SE PhD Final Defense: Alexander Wasilkoff

SE PhD Final Defense: Alexander Wasilkoff

TITLE: Ellipsoidal Uncertainty Sets for Robust Unit Commitment Using Conformal Prediction

ADVISOR: Michael Caramanis (ME, SE)

CHAIR: John Baillieul (ME, SE, ECE)

COMMITTEE: Panagiotis Andrianesis (SE); Pablo Ruiz (SE); William Hogan, Harvard University

ABSTRACT: Increasing penetration of weather‑dependent renewable resources introduces substantial uncertainty into bulk power system operations, challenging traditional reliability practices based on deterministic forecasts.

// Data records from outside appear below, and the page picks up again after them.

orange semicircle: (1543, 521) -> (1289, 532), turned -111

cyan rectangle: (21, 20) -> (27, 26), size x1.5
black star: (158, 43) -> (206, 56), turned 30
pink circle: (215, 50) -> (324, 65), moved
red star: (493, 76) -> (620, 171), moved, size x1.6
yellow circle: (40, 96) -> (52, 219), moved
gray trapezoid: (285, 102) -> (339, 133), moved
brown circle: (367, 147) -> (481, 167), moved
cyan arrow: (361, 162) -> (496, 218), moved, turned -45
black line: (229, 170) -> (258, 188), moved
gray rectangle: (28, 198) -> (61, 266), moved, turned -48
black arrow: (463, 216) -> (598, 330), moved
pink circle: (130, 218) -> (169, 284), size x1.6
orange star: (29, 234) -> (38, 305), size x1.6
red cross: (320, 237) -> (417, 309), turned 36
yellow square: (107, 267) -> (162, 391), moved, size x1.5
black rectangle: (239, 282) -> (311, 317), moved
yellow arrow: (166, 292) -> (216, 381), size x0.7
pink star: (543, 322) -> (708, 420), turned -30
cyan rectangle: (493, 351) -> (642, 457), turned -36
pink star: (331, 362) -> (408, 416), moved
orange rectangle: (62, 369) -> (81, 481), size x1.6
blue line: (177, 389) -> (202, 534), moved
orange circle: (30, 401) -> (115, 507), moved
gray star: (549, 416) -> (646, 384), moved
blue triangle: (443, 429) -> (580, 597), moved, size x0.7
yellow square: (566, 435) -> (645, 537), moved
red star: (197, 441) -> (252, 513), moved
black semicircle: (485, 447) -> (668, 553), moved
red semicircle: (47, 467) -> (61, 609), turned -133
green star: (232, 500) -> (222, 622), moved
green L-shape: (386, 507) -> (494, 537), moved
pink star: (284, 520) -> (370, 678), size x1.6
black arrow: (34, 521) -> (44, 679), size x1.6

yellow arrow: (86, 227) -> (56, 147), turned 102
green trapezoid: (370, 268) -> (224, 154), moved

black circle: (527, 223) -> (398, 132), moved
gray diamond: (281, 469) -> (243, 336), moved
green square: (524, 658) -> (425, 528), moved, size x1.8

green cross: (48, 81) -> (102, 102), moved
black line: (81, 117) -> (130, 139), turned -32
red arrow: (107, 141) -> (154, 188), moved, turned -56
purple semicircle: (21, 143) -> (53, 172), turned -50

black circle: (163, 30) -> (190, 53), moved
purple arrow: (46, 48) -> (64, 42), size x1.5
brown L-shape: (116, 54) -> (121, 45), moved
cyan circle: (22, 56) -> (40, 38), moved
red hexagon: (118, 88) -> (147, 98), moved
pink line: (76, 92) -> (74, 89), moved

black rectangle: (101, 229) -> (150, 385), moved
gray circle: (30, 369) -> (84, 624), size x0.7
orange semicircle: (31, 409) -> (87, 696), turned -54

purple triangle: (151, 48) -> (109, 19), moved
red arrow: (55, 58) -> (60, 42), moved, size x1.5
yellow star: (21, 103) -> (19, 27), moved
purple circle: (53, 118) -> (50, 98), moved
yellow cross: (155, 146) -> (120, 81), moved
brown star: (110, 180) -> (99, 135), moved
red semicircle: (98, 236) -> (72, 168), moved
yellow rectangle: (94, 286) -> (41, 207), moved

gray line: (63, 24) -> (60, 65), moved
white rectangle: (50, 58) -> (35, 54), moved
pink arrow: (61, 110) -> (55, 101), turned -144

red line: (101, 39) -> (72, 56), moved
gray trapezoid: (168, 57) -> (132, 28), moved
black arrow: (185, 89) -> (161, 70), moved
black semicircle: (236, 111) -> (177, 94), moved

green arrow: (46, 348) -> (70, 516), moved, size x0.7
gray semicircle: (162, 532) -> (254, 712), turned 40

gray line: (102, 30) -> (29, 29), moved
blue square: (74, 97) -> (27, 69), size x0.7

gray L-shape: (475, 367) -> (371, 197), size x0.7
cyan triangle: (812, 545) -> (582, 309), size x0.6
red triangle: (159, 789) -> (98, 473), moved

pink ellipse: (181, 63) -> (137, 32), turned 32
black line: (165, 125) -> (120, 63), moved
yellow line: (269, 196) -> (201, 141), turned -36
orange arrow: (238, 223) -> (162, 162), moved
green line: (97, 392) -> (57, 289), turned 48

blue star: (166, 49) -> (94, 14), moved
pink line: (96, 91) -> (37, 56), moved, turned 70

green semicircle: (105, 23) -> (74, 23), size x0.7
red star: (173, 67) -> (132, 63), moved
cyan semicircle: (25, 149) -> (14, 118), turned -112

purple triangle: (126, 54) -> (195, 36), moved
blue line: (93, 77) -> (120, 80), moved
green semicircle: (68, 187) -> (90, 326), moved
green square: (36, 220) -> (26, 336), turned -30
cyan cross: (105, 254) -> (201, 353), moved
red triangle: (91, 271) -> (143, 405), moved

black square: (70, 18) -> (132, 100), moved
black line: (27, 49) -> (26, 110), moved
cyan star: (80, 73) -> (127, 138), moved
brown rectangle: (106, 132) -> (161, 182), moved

Robust optimization, and particularly the adaptive robust unit commitment (ARUC) problem, offers a structured approach to ensure feasibility under worst-case conditions, but its effectiveness depends critically on the construction of the uncertainty set. In this work, a data-driven method for forming ellipsoidal uncertainty sets tailored to renewable-rich systems is proposed. First, a covariance matrix from historical observations whose ex‑ante forecasts exhibit feature-based similarity is estimated. Then the ellipsoid is sized by determining its radius leveraging conformal prediction adapted to varying forecast magnitudes that provides system‑level statistical guarantees. The approach is evaluated on a sequential process (currently used in many electricity markets) of a day-ahead deterministic unit commitment followed by a reliability process, which, instead of using deterministic forecasts, is based on the robust counterpart of the ARUC problem with the derived ellipsoidal sets with linear decision rules. Numerical experiments using the RTS‑GMLC system with ensemble wind forecasts demonstrate the effectiveness of the approach and provide useful insights on the applicability of linear decision rules and the locational aspect of the system response to wind uncertainty. Additional work provides approximate methods to scale the methodology to large-scale systems. The uncertainty sets are used to find worst-case dispatch scenarios for renewable resources. These can be modeled as additional contingencies or robust constraints in the reliability process. The feasibility of the methods at a real-world scale was demonstrated in collaboration with a large-area power system operator.